| DIRECTIONS |
Work out how many lines of the records hold the string "Galaxy", and reply with that number alone.

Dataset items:
******

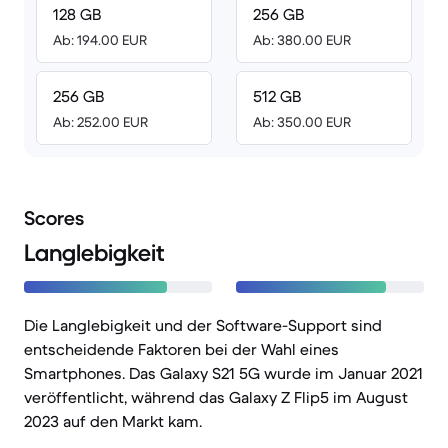
128 GB
256 GB
Ab: 194.00 EUR
Ab: 380.00 EUR
256 GB
512 GB
Ab: 252.00 EUR
Ab: 350.00 EUR
Scores
Langlebigkeit
Die Langlebigkeit und der Software-Support sind
entscheidende Faktoren bei der Wahl eines
Smartphones. Das Galaxy S21 5G wurde im Januar 2021
veröffentlicht, während das Galaxy Z Flip5 im August
2023 auf den Markt kam.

******

| RESULT BELOW |
2